Problem to solve :: A single count is required: the lines of the data below in which the word "системы" occurs.

*** Exercise material ***

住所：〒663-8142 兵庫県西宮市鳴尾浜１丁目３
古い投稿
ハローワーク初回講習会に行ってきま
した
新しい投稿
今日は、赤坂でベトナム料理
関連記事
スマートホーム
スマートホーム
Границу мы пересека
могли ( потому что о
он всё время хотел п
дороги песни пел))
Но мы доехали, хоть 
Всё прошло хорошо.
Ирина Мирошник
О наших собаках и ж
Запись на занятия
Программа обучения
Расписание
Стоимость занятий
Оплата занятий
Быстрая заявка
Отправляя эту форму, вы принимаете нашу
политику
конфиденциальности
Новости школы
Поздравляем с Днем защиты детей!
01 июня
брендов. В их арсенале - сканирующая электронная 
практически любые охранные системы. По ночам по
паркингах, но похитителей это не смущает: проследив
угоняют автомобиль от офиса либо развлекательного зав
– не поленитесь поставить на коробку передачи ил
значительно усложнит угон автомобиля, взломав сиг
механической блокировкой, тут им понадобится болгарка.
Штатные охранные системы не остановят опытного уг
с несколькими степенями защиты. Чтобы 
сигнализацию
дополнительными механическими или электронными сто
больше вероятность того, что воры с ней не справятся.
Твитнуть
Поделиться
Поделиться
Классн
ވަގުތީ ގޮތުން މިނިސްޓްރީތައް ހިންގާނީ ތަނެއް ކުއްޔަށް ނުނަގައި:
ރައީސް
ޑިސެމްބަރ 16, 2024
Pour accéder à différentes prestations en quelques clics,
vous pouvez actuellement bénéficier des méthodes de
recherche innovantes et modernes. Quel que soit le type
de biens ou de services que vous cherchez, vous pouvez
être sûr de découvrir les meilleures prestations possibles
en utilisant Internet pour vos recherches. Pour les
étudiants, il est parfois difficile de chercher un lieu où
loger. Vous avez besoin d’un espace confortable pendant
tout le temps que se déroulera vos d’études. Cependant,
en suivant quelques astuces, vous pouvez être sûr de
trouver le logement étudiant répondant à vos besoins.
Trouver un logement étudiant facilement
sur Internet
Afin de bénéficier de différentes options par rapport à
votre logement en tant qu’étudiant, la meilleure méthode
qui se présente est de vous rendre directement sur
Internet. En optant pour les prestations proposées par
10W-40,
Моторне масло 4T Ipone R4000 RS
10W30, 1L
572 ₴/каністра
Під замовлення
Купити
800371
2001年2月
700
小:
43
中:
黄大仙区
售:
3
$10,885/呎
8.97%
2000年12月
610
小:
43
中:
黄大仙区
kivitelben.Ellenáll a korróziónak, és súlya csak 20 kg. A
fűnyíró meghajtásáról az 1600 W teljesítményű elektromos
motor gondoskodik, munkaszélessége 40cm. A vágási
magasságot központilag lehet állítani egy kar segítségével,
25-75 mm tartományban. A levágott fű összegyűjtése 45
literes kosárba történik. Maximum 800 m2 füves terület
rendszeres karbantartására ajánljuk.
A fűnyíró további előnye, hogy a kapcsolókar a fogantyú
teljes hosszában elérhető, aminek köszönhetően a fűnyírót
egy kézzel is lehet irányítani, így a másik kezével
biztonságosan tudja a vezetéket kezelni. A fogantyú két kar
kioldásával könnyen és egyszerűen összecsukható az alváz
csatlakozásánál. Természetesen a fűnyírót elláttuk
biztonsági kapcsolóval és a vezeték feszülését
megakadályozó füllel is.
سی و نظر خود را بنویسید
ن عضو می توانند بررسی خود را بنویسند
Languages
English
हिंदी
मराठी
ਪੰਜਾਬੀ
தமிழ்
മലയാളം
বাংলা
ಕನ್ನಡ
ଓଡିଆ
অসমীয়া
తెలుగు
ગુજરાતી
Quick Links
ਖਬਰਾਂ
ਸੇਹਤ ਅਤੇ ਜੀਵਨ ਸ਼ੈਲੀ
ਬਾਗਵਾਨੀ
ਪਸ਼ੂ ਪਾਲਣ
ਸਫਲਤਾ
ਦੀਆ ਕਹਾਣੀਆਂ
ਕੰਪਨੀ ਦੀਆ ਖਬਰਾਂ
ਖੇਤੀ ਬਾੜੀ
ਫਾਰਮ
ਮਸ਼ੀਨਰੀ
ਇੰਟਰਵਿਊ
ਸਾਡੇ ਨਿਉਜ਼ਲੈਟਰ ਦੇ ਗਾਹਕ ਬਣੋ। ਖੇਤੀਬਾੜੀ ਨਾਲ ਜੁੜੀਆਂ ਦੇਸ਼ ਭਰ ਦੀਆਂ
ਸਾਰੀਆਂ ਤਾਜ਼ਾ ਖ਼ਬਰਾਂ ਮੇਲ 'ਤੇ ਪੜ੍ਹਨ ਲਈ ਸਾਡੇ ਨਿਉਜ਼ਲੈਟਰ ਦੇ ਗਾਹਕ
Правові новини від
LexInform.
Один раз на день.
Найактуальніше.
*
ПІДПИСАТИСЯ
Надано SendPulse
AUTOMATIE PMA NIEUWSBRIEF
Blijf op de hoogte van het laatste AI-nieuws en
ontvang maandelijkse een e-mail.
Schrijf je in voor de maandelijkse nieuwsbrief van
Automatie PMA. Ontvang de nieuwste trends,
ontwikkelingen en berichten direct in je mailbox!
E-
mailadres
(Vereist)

***

Response to the exercise :: 2